Records from a dataset:

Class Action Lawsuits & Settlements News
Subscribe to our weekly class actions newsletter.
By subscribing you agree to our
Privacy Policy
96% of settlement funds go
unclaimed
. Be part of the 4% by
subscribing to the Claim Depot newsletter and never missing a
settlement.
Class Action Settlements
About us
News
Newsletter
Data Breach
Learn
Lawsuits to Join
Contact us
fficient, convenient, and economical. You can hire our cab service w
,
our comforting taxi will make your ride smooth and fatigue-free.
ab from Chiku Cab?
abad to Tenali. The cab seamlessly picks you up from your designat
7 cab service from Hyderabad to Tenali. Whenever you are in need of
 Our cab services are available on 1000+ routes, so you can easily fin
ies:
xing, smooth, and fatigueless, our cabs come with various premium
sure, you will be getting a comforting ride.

=== Assignment ===
The reply should consist solely of the number of lines in the records that include "Lawsuits".

=== Written reply ===
2